### ACTIVITY
Please return the full listing below without altering anything.

### DATA EXTRACT
____________
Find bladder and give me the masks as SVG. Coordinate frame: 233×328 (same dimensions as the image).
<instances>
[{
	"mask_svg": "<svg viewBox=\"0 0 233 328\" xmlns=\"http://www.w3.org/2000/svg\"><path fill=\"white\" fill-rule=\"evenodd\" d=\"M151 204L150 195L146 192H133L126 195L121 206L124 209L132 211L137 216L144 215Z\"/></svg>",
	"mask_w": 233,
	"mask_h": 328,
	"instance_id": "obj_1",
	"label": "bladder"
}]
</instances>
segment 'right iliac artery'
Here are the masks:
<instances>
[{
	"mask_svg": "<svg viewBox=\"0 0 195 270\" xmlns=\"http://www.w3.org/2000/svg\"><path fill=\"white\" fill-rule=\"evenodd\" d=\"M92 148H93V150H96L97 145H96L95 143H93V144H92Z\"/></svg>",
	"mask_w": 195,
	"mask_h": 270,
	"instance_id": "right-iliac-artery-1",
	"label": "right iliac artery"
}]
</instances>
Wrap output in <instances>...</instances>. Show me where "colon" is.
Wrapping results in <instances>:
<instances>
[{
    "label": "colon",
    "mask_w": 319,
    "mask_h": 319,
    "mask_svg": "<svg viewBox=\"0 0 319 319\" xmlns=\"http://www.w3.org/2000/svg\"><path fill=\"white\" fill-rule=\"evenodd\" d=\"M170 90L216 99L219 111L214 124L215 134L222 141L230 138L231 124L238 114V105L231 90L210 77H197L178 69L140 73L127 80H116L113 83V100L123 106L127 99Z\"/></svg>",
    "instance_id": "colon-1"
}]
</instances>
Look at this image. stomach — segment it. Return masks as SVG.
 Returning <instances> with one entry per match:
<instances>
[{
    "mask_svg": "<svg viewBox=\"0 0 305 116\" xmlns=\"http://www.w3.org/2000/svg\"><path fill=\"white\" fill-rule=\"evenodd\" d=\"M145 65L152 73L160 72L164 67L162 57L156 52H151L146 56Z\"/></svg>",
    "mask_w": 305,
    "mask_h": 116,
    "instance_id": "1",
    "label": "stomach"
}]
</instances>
____________
### ANSWER TO THIS PROBLEM
Find bladder and give me the masks as SVG. Coordinate frame: 233×328 (same dimensions as the image).
<instances>
[{
	"mask_svg": "<svg viewBox=\"0 0 233 328\" xmlns=\"http://www.w3.org/2000/svg\"><path fill=\"white\" fill-rule=\"evenodd\" d=\"M151 204L150 195L146 192H133L126 195L121 206L124 209L132 211L137 216L144 215Z\"/></svg>",
	"mask_w": 233,
	"mask_h": 328,
	"instance_id": "obj_1",
	"label": "bladder"
}]
</instances>
segment 'right iliac artery'
Here are the masks:
<instances>
[{
	"mask_svg": "<svg viewBox=\"0 0 195 270\" xmlns=\"http://www.w3.org/2000/svg\"><path fill=\"white\" fill-rule=\"evenodd\" d=\"M92 148H93V150H96L97 145H96L95 143H93V144H92Z\"/></svg>",
	"mask_w": 195,
	"mask_h": 270,
	"instance_id": "right-iliac-artery-1",
	"label": "right iliac artery"
}]
</instances>
Wrap output in <instances>...</instances>. Show me where "colon" is.
Wrapping results in <instances>:
<instances>
[{
    "label": "colon",
    "mask_w": 319,
    "mask_h": 319,
    "mask_svg": "<svg viewBox=\"0 0 319 319\" xmlns=\"http://www.w3.org/2000/svg\"><path fill=\"white\" fill-rule=\"evenodd\" d=\"M170 90L216 99L219 111L214 124L215 134L222 141L230 138L231 124L238 114V105L231 90L210 77H197L178 69L140 73L127 80H116L113 83V100L123 106L127 99Z\"/></svg>",
    "instance_id": "colon-1"
}]
</instances>
Look at this image. stomach — segment it. Return masks as SVG.
 Returning <instances> with one entry per match:
<instances>
[{
    "mask_svg": "<svg viewBox=\"0 0 305 116\" xmlns=\"http://www.w3.org/2000/svg\"><path fill=\"white\" fill-rule=\"evenodd\" d=\"M145 65L152 73L160 72L164 67L162 57L156 52H151L146 56Z\"/></svg>",
    "mask_w": 305,
    "mask_h": 116,
    "instance_id": "1",
    "label": "stomach"
}]
</instances>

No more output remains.